» **Exercise prompt**: Show all lines from the listing below that contain "Sobre".
[Dataset records — start]
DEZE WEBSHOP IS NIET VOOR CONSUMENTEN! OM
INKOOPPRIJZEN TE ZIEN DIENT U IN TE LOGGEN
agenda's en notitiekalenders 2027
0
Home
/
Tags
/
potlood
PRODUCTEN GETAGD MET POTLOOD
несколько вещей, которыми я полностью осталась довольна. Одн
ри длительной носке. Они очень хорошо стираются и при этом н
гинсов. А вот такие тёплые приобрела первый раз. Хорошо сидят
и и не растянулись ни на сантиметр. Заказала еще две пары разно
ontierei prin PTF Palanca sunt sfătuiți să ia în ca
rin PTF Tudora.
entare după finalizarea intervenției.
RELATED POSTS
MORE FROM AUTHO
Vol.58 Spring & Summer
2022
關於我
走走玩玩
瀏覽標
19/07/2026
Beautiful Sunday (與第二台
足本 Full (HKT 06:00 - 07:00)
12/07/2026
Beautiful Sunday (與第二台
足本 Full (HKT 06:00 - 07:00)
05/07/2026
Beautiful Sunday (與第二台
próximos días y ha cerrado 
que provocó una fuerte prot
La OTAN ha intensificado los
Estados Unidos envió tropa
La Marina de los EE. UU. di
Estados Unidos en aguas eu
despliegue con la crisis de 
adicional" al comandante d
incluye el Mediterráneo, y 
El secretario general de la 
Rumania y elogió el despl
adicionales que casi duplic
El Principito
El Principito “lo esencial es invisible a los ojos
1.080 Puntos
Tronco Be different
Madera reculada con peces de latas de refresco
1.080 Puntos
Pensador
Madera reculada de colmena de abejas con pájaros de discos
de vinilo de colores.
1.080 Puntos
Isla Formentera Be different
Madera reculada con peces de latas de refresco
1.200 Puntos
[Dataset records — finish]
[Dataset records — start]
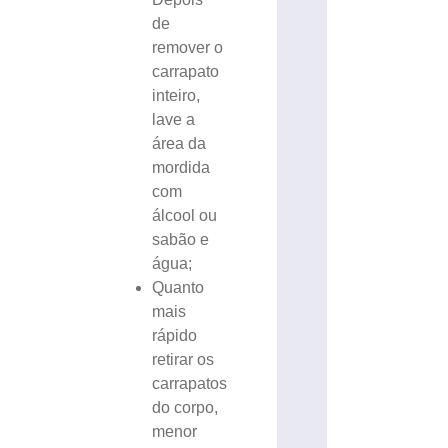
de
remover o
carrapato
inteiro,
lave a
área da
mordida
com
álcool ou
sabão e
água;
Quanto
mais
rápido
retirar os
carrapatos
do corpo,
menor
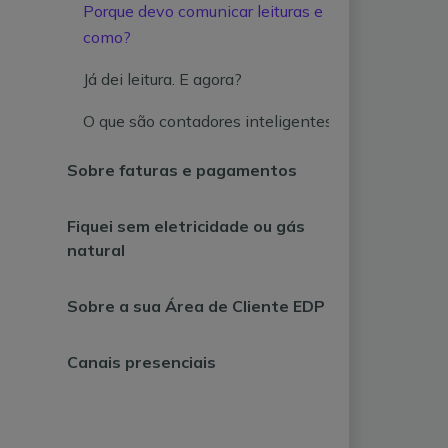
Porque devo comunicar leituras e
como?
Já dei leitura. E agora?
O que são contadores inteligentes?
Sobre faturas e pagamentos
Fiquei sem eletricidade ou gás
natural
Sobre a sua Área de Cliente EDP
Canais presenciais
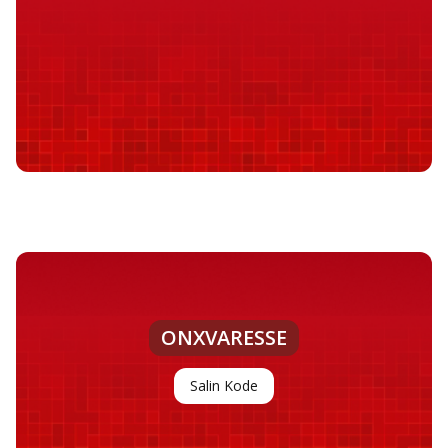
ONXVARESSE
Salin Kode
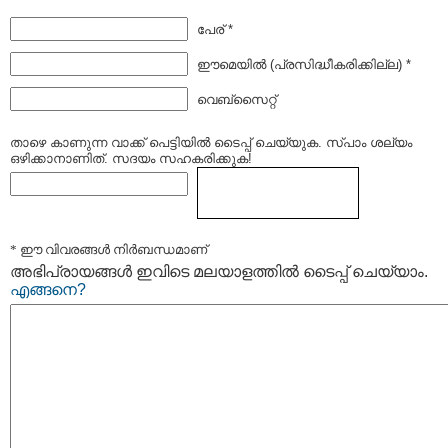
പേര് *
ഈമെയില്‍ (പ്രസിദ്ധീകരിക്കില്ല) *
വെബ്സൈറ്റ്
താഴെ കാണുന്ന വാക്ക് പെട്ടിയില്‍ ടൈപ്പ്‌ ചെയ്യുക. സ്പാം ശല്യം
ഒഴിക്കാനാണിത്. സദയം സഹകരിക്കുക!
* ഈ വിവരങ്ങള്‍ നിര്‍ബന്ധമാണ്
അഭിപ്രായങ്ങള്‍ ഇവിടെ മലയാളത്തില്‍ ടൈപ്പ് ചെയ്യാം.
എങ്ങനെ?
[Dataset records — finish]
» **Task output**:
Sobre faturas e pagamentos
Sobre a sua Área de Cliente EDP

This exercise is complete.